Liz Kendall Confirms She Wants To Replace Ed Miliband As Labour Leader

Watch Liz Kendall Declare She Wants To Be Labour Leader
BBC

Liz Kendall has become the first Labour MP to officially declare she is running to replace Ed Miliband as leader of the party.

The MP for Leicester West was asked by Andrew Neil on the BBC's Daily Politics programme on Sunday afternoon if she wanted to be leader. She replied simply: "Yes."

Kendall, who was a shadow health minister in Miliband's team, said the scale of Labour's defeat, which saw David Cameron clinch an overall majority, was "huge". She said the party had sounded too much like the "moaning man in the pub" to win votes.

She added: "I think we didn’t get people's trust on the economy... we didn't set out a positive enough alternative for the future."

A long list of other names are also in the frame for the leadership of the party, as it comes to terms with its unexpected and overwhelming election defeat on Thursday. Chuka Umunna, Andy Burnham, Yvette Cooper, Tristram Hunt and Dan Jarvis, are all seen as likely candidates. David Lammy has said he is considering a bid. And Angela Eagle is understood to be considering running.

Umunna earlier said he would "play the fullest part I can" but declined to confirm that he would join the race to succeed Ed Miliband, who resigned after leading the party to a shocking defeat at the polls.
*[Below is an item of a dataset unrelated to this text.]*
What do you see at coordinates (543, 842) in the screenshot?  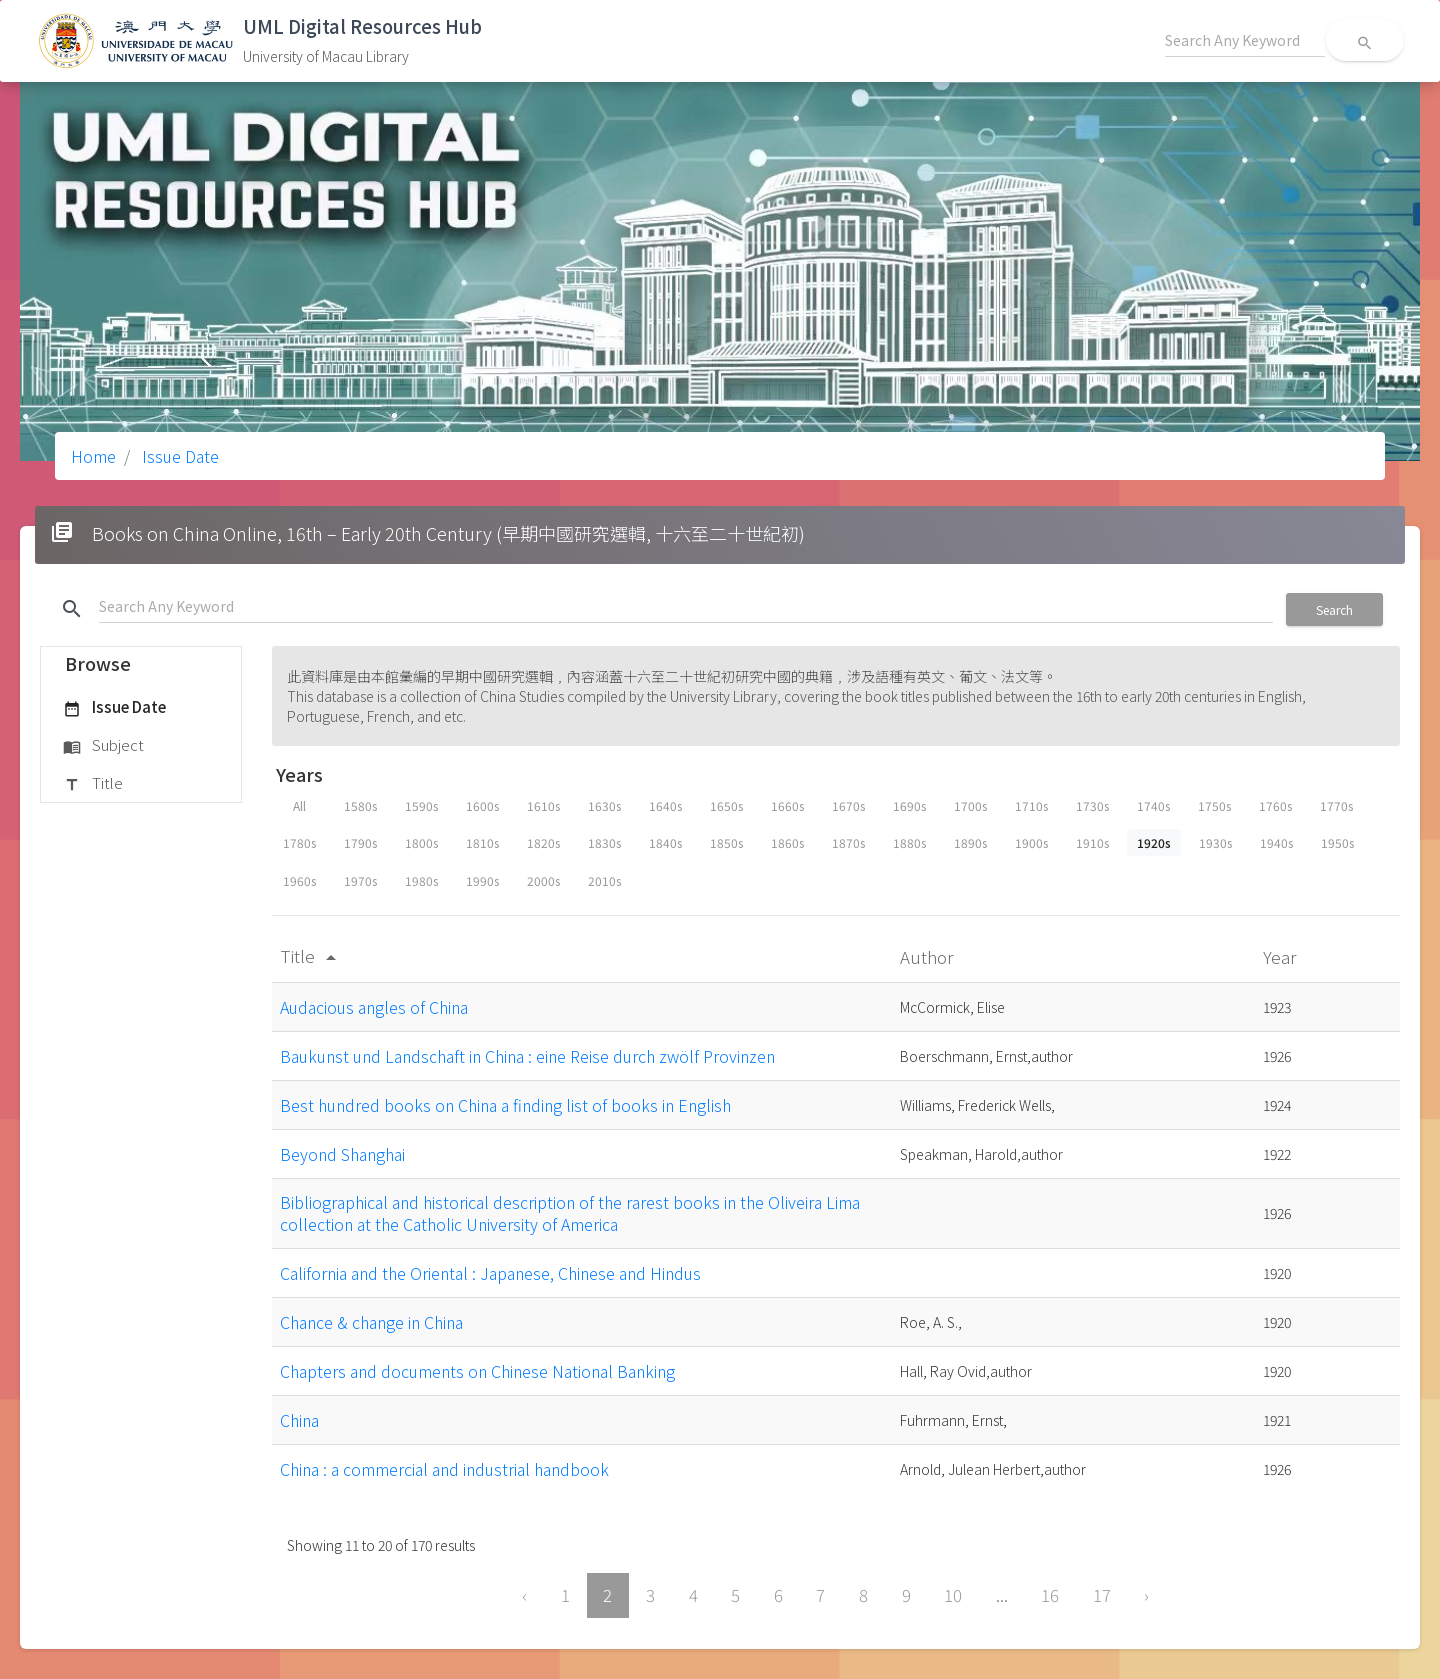 I see `1820s` at bounding box center [543, 842].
Both joined calls by senior Blairites - including ex-PM Tony Blair himself - for the party to offer a more "aspirational" message that appealed beyond the traditional working class vote.

It came as former New Labour strategy chief Lord Mandelson accused Mr Miliband of throwing away a genuine chance of returning the party to power by his "terrible mistake" of shifting the party to the left.

He said the party leader had delivered "a passionate and a professional performance" in the campaign but had seriously misjudged the public mood.

"The awful, shocking thing about this election is that Labour could have won it or at least come a very near second. The reason we lost it, and lost it so badly, was because in 2010 we discarded New Labour rather than revitalising it and re-energising it and making it relevant for new times that we faced.